Consequently Professor Keynes would argue that there always has to be some long term plan to at least control, even better slowly reduce, over time federal fiscal deficits. Otherwise at some point the “psychological” effect of the size of continuing federal deficits (and accumulating national debt) will be that producers, consumers and/or investors will lose “confidence” in the strength and safety of U.S. dollars resulting in all sorts of serious social and economic consequences.
I believe Professor Keynes would also disagree with the second principle assertion of Ms.
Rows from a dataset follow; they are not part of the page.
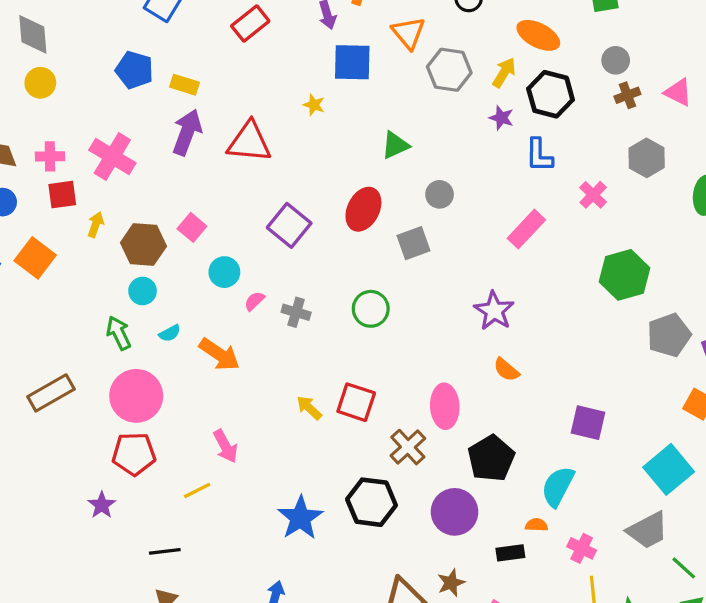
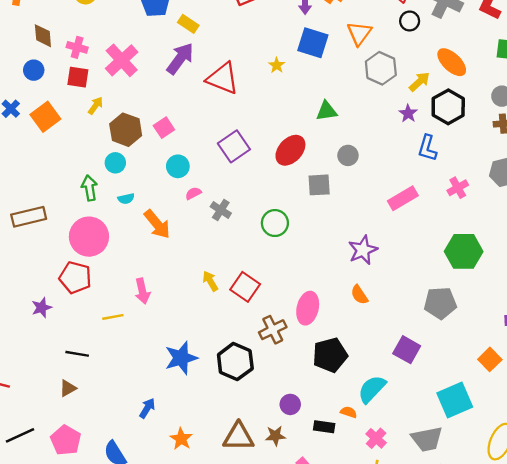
gray pentagon: (669, 335) -> (440, 303), moved
purple circle: (455, 512) -> (290, 404), moved, size x0.6

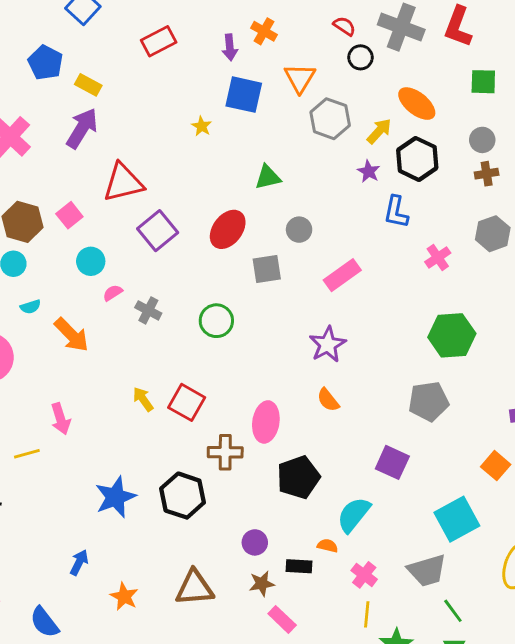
red triangle: (223, 78) -> (123, 183), moved, turned -30
pink rectangle: (403, 198) -> (342, 275), moved
brown cross: (273, 330) -> (225, 452), turned 32
brown star: (275, 436) -> (262, 584), moved

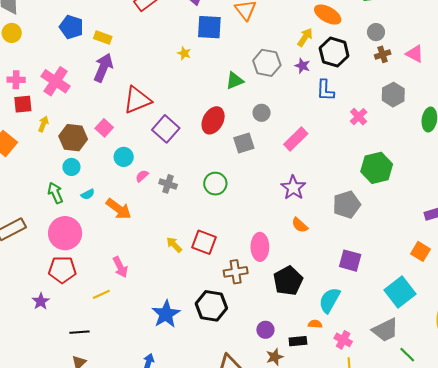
gray hexagon: (330, 119) -> (267, 63), moved
gray pentagon: (429, 401) -> (347, 205), moved

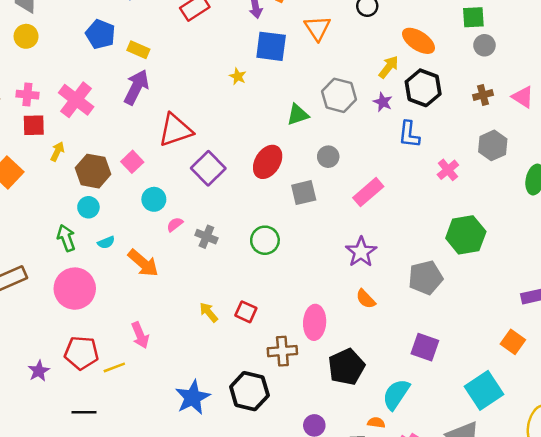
gray circle: (376, 32) -> (484, 45), moved
red square: (204, 242) -> (246, 312), size x0.7
red pentagon: (62, 270) -> (81, 353), moved

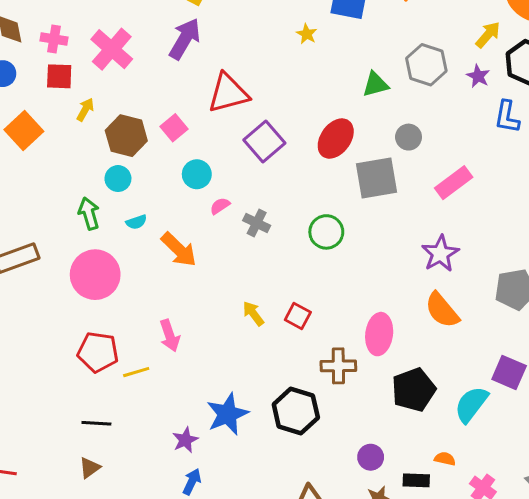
gray square: (304, 193) -> (376, 178), size x1.4
orange semicircle: (366, 299) -> (442, 310), size x1.5
purple star: (39, 371) -> (185, 440), moved
cyan semicircle: (396, 394) -> (471, 404), moved

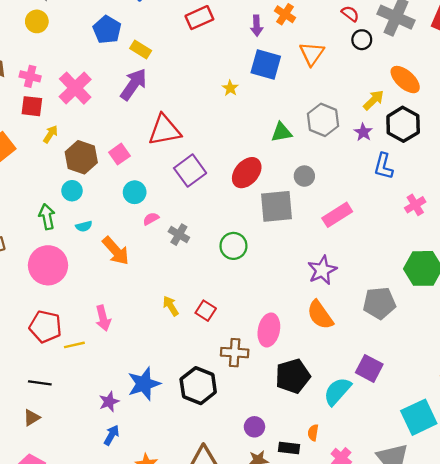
orange semicircle: (445, 459) -> (313, 433), turned -98

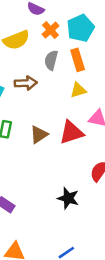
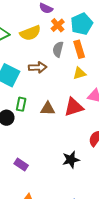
brown triangle: (39, 135) -> (48, 109), turned 35
black star: (68, 198) -> (71, 160), turned -30

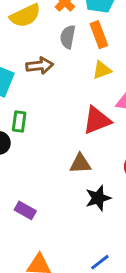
brown triangle: (48, 109) -> (80, 164), moved

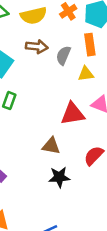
gray semicircle: (68, 37) -> (63, 55), moved
brown arrow: (40, 66) -> (37, 47), moved

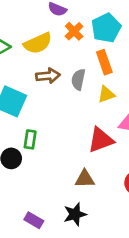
black star: (59, 177) -> (75, 214), moved

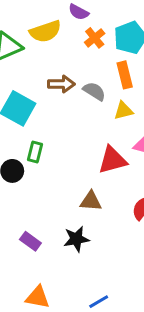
yellow semicircle: (38, 43) -> (45, 31), moved
gray semicircle: (78, 79) -> (94, 91), turned 105

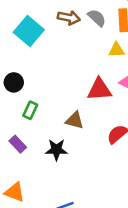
gray semicircle: (94, 91) -> (97, 18), moved
green rectangle: (35, 152) -> (30, 110), moved

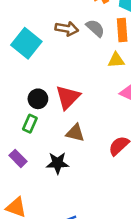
black circle: (14, 82) -> (38, 99), moved
red triangle: (99, 90) -> (68, 97), moved, turned -40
Kelton that “the monster in the house to be slain” is neither the deficit nor inflation, but in the slowly ever increasing unequal distribution of wealth in the United States.
That is an issue Ms. Kelton refers to at several points in her book but her only apparent solution is a “federal job guarantee” at a “living wage” of “15 an hour” to create constant full time employment for every American who wants to work. (And that may be enough for a single worker to support themself. However the common opinion is that a “living wage” where one person can work one full time job and support a family of up to four persons is actually somewhere around $32 an hour (approximately $67,000 a year before taxes.)
However while a federal job guarantee may create “full employment” such a policy will not create an equal distribution of wealth in America.
As President Lincoln so poignantly emphasized over a century and a half ago “since all capital is derived from (someone’s) labor” and “there would be no capital without labor:” only when the vast majority of American workers have either an ownership and/or profit sharing interest in the businesses for which they generate every penny of its income will the socio-economic problem of the gross inequitable distribution of wealth finally be solved in a capitalist economy.